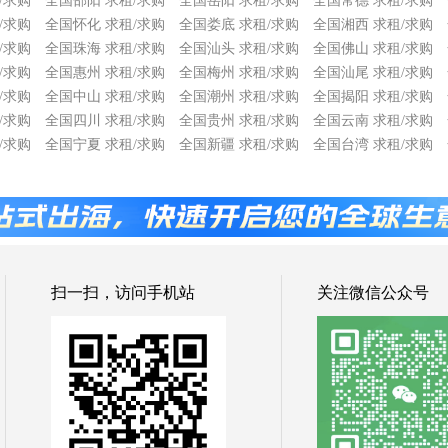
/求购
全国邵阳 求租/求购
全国岳阳 求租/求购
全国常德 求租/求购
/求购
全国怀化 求租/求购
全国娄底 求租/求购
全国湘西 求租/求购
/求购
全国珠海 求租/求购
全国汕头 求租/求购
全国佛山 求租/求购
/求购
全国惠州 求租/求购
全国梅州 求租/求购
全国汕尾 求租/求购
/求购
全国中山 求租/求购
全国潮州 求租/求购
全国揭阳 求租/求购
/求购
全国四川 求租/求购
全国贵州 求租/求购
全国云南 求租/求购
/求购
全国宁夏 求租/求购
全国新疆 求租/求购
全国台湾 求租/求购
扫一扫，访问手机站
关注微信公众号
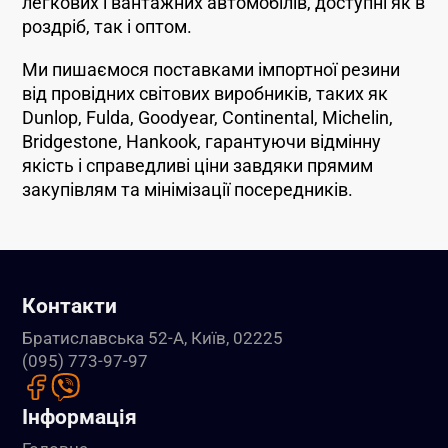
легкових і вантажних автомобілів, доступні як в
роздріб, так і оптом.
Ми пишаємося поставками імпортної резини
від провідних світових виробників, таких як
Dunlop, Fulda, Goodyear, Continental, Michelin,
Bridgestone, Hankook, гарантуючи відмінну
якість і справедливі ціни завдяки прямим
закупівлям та мінімізації посередників.
Контакти
Братиславська 52-А, Київ, 02225
(095) 773-97-97
Інформація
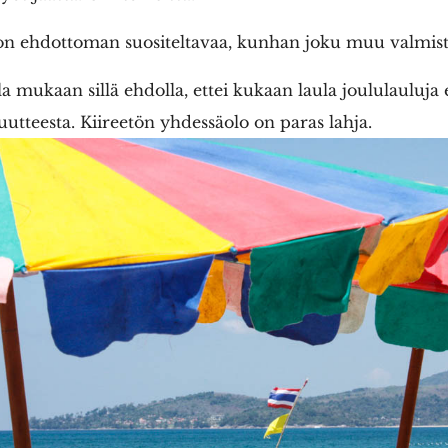
n ehdottoman suositeltavaa, kunhan joku muu valmist
a mukaan sillä ehdolla, ettei kukaan laula joululauluja 
uutteesta. Kiireetön yhdessäolo on paras lahja.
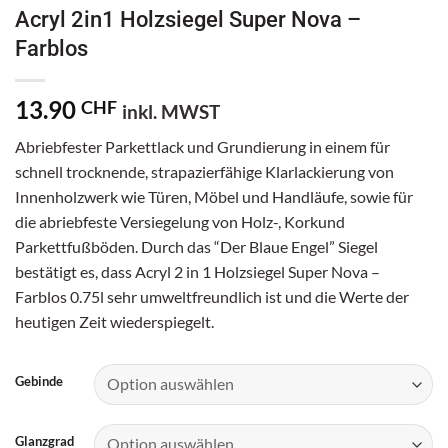
Acryl 2in1 Holzsiegel Super Nova –
Farblos
13.90
CHF
inkl. MWST
Abriebfester Parkettlack und Grundierung in einem für
schnell trocknende, strapazierfähige Klarlackierung von
Innenholzwerk wie Türen, Möbel und Handläufe, sowie für
die abriebfeste Versiegelung von Holz-, Korkund
Parkettfußböden. Durch das “Der Blaue Engel” Siegel
bestätigt es, dass Acryl 2 in 1 Holzsiegel Super Nova –
Farblos 0.75l sehr umweltfreundlich ist und die Werte der
heutigen Zeit wiederspiegelt.
Gebinde
Glanzgrad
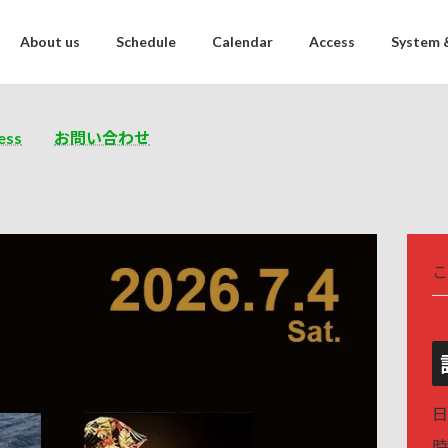
About us
Schedule
Calendar
Access
System 
ess
お問い合わせ
こ
日
時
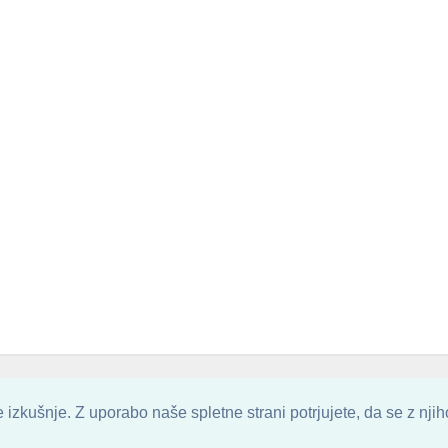
. ALL ARTWORK ARE UPLOADED AND COPYRIGHTED TO ITS AUTHOR.
POZITIVN
izkušnje. Z uporabo naše spletne strani potrjujete, da se z nji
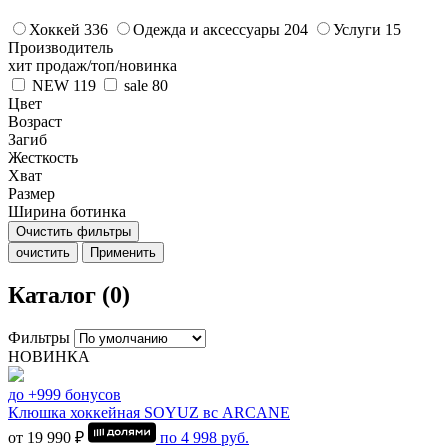
Хоккей
336
Одежда и аксессуары
204
Услуги
15
Производитель
хит продаж/топ/новинка
NEW
119
sale
80
Цвет
Возраст
Загиб
Жесткость
Хват
Размер
Ширина ботинка
Очистить фильтры
очистить
Применить
Каталог (0)
Фильтры
НОВИНКА
до +999 бонусов
Клюшка хоккейная SOYUZ вс ARCANE
от 19 990 ₽
по
4 998
руб.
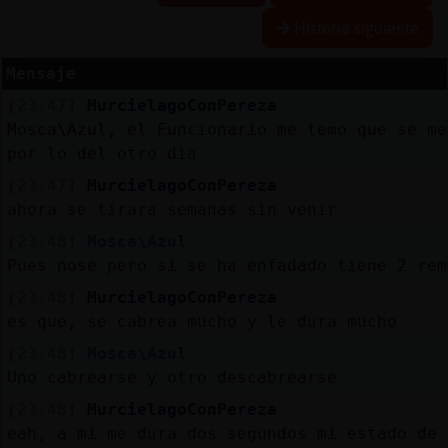
Historia siguiente
Mensaje
Reserva
[23:47]
MurcielagoConPereza
alias
Mosca\Azul, el Funcionario me temo que se me
por lo del otro dia
[23:47]
MurcielagoConPereza
Actuali
ahora se tirara semanas sin venir
contras
[23:48]
Mosca\Azul
Pues nose pero si se ha enfadado tiene 2 rem
[23:48]
MurcielagoConPereza
Actuali
es que, se cabrea mucho y le dura mucho
IP
[23:48]
Mosca\Azul
virtual
Uno cabrearse y otro descabrearse
[23:48]
MurcielagoConPereza
eah, a mi me dura dos segundos mi estado de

◆ WORK REQUIRED:
From the records above, copy each line where the word "otro" can be found.

◆ PROBLEM SOLUTION:
por lo del otro dia
Uno cabrearse y otro descabrearse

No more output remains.